By Clare BruceFriday 26 May 2017EntertainmentReading Time: 4 minutes
Listen: Laura and Duncan chat with the director of The Shack, Stuart Hazeldine.
10 years after its publication and with more than 20 million copies sold, the novel-turned movie, The Shack, has reached Australian cinemas.
The story of a troubled man and his weekend away with God, has evoked passionate responses from both those whose life has been changed by the novel, and detractors who question its theology.
The film is a faithful retelling of the story, with impeccable, wholehearted acting by big names of the screen, including Sam Worthington, Octavia Spencer and Radha Mitchell.
Director Stuart Hazeldine, a man of lifelong Christian faith, chatted with Hope 103.2’s Laura and Duncan about the making of the film, which portrays God as team of three – the “original holy family”.
“This loving trinity invites an angry, questioning, frustrated human being in, and he spends a weekend slowly being warmed by that love, to the point where he actually begins to see them as friends instead of the people who are trying to cause pain in his life,” Hazeldine says.
Portrayal of God
The portrayal of ‘Papa’ God in The Shack as both a maternal black woman, and a fatherly native American, is an aspect of the story that has been controversial and hotly debated by people of faith.
But it’s a device that Hazeldine defends. He explained that author William P Young used the idea to challenge the historic notion that God is a ‘white guy with a white beard’.
“When he was growing up [the author William Paul Young] knew a black lady who was very kind and compassionate with him and that stayed with him, and I think when he was coming up with a way of portraying God in the book, he wanted to question peoples’ assumptions…about God,” Hazeldine said.
“So we have God as an African-American woman, Jesus as an Israeli Jewish guy, the Holy Spirit’s an Asian woman, there’s a male Papa at one point in the movie who’s Native American, and there’s the representation of Wisdom who’s kind of on God’s team, who’s Hispanic.”
Hazeldine said the movie aimed to portray God in numerous ways so that all viewers could find a point of connection: “There’s no gender or racial type who isn’t included in God or isn’t a reflection of the image of God.”
Hazeldine’s Own Questioning of the Theology
Like many people who have encountered The Shack book, Hazeldine was not convinced it really presented a full picture of God, and so he hit the books and did some theological study.
“When I had a bit of time to myself during the editing process, I probably read more widely about theology than I had since I was a teenager,” he said. “And I ended up in the place of saying ‘I think it does really put across the full character of God.’”

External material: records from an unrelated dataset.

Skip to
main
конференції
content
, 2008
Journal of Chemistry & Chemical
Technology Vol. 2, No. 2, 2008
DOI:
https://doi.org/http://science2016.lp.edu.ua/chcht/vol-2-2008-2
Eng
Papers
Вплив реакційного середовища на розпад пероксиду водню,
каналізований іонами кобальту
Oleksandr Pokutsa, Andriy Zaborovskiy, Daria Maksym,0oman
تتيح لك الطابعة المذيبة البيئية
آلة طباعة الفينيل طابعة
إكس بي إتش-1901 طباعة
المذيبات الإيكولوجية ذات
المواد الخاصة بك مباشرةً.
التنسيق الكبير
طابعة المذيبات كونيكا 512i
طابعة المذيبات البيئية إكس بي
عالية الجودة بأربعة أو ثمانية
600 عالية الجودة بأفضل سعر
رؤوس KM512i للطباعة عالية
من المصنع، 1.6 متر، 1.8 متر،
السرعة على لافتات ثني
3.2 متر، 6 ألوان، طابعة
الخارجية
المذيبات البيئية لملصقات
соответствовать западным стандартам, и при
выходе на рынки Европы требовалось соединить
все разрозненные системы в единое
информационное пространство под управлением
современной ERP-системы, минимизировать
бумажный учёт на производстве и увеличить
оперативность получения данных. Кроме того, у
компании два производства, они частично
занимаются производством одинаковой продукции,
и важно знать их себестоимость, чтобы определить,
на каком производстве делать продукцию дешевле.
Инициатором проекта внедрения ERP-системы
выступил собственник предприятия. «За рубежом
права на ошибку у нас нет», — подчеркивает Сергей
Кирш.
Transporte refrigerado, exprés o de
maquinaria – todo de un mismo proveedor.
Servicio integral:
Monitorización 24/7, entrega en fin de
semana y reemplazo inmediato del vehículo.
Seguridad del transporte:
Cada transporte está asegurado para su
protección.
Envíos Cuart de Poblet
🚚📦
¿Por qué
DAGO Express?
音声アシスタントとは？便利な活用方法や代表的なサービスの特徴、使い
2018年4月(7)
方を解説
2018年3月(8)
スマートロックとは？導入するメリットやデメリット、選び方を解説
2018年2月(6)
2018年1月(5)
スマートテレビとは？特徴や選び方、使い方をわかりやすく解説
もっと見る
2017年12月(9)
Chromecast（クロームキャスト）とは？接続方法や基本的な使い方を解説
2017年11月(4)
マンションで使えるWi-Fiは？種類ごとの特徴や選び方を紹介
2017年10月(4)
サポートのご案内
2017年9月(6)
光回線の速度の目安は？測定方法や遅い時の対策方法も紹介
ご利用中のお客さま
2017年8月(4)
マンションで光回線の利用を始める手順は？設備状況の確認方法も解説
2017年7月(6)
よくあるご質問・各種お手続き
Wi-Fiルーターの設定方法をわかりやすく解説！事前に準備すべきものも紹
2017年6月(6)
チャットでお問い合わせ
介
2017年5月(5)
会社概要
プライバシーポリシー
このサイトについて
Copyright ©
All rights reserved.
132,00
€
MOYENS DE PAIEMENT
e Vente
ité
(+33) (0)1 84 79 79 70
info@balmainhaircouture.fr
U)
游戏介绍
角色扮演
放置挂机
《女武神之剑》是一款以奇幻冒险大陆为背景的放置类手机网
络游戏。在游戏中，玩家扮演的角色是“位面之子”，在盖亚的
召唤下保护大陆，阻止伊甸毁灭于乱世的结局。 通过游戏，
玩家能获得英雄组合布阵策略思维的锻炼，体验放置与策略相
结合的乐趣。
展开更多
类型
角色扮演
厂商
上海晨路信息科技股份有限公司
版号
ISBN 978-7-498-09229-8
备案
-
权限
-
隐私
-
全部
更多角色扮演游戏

Another whose life has been impacted by the making of the film is the leading actor Sam Worthington, who first came to faith in his 20s.
“I’m still on this journey of discovery [myself] and I think part of my journey was getting involved with ‘The Shack,'” he told the Christian Post. “I could see myself in Mack, the arguments he had towards God, towards what happen to him and how frustrated and angry [he was]. In my 20s and my 30s that’s exactly the type of person that I was. I was looking for something and I didn’t even know where to begin.”
The Message of The Shack
The ‘shack’ in the movie represents, in Hazeldine’s words, “the house we build for our own pain”. The run-down building in the woods, where a tragedy occurs in the life of main character Mack, is turned into a beautiful cabin – where Mack renews his relationship with God.
Hazeldine calls the film a “therapy movie” – “only your shrink isn’t Robin Williams in Good Will Hunting, your shrink is God”.
He hopes anyone who has suffered some kind of grief or depression will find solace in the film.
“I think the central message of the movie is the classic lesson that ‘No man is an island’,” he said. “That the only way to get unstuck and get out of periods of overwhelming grief, is through relationship. For some people that will be their relationship with God, for others that will be their relationship with their spouse or family or friends – but you can’t do it alone. Sometimes we need each other to pull each other out of the mud.”